B. Problem Questions - uncover and develop needs in areas where you can offer solutions.
C. Impact Questions - expand the customer’s perception of the problem by exploring its effect on other areas of the business.
D. Benefit Questions - get the customer to quantify the potential benefits of addressing the problem.
Information Questions only benefit the Seller so the best way to ask them is a Credibility Statement followed by the question. For instance – “Based on my experience working with
professional service firms, there are different ways to organise the sales function…. How is it organised in your firm?”
Clever, well-prepared, informed questions based on your research earn the trust of your customer and enable you to uncover their real needs.
Tool – Meeting Summary
You have worked hard to get the meeting and hopefully made a good impression. The way to build on this is with a good
Memorandum of Understanding. This is usually an email with the following elements, along with the usual pleasantries:-
• Understanding of the customer’s goals and needs
• An outline of your likely solution and the expected benefits • Next steps – including your intention to follow-up
In some cases you may go on to include a Mutually Agreed Action Plan (MAAP) – see below.
The end of the Identification stage
You have targeted the right organisations and done what it takes to get a first meeting. You’ve made the most of that meeting and followed it up. Take a moment to congratulate yourself. You have completed the most challenging part of the Sales Process.
Hang on a moment! Have you met your Exit Criteria? At the end of this stage – and every other stage – you have to be certain that the milestone in the customer’s buying journey associated with this stage has been fulfilled. What do we mean by that? It is tempting to go through the Sales Process without checking your progress against milestones in the customer’s buying process. If the milestone hasn’t been accomplished then the opportunity does not merit being moved to the next stage.
The way to ensure that you and the customer are at the same stage is to set Exit Criteria for each stage.
Example
• Identification – Concrete need defined with a deadline set to address it
• Qualification – Budget allocated and access to all stakeholders granted
• Buying Centre – All stakeholders involved in decision-making process
• Proposal – Supplier selected
Stage 2: Qualification
This is the point at which you take stock and ask the following questions:
• Is this Opportunity right for us?
• Do we have a viable solution with a distinctive value proposition?
• Can we realistically win against the competition? • Have we identified all risks?

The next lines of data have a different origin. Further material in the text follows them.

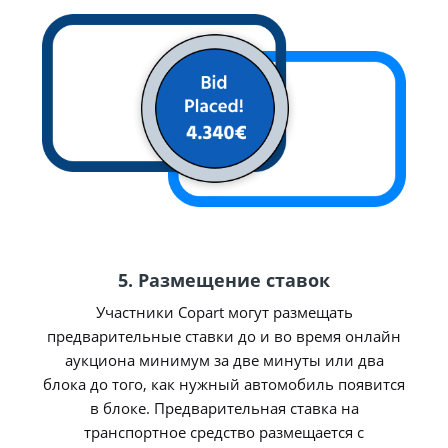
5. Размещение ставок
Участники Copart могут размещать
предварительные ставки до и во время онлайн
аукциона минимум за две минуты или два
блока до того, как нужный автомобиль появится
в блоке. Предварительная ставка на
транспортное средство размещается с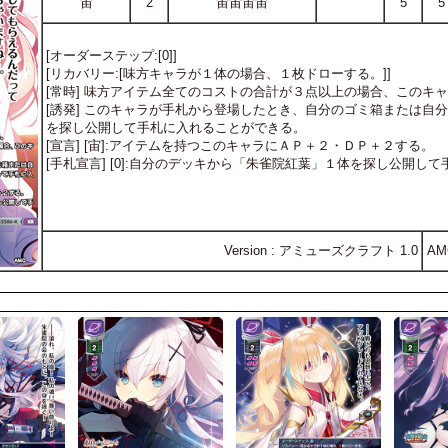
宙
2
宙宙宙宙
5
5
[オーダーステップ:[0]]
[リカバリー:[味方キャラが１体の場合、１枚ドローする。]]
[常時] 味方アイテム全てのコストの合計が３点以上の場合、このキ
[誘発] このキャラが手札から登場したとき、自分のゴミ箱または自
を探し公開して手札に入れることができる。
[宣言] [宙]:アイテムを持つこのキャラにＡＰ＋２・ＤＰ＋２する。
[手札宣言] [0]:自分のデッキから「朱雀院紅葉」１体を探し公開し
Version : アミューズクラフト 1.0
AM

It is vital to make a GO/NO GO decision as early as possible because your time and the time of people you need to support you is very valuable. If you spend that time going after
opportunities you can never win, you may miss ones you can win and end up spreading resources too thinly. And you will lose the trust of the people you work with by taking them along in pursuit of poorly qualified business. A negative example is described in our Blog “Don’t flog a dead horse”.
Opportunity Roadmap
Once you decide to Go you need a plan. We call this plan an Opportunity Roadmap.
Tool – Opportunity Roadmap and Deal Pit Stop
The Opportunity Roadmap is a document that visualises all critical information in one place. Then you use that information to create a plan to win the sale. Everyone supporting you can refer to it and add to the plan. It’s a living document that you revise constantly as you progress through the sale.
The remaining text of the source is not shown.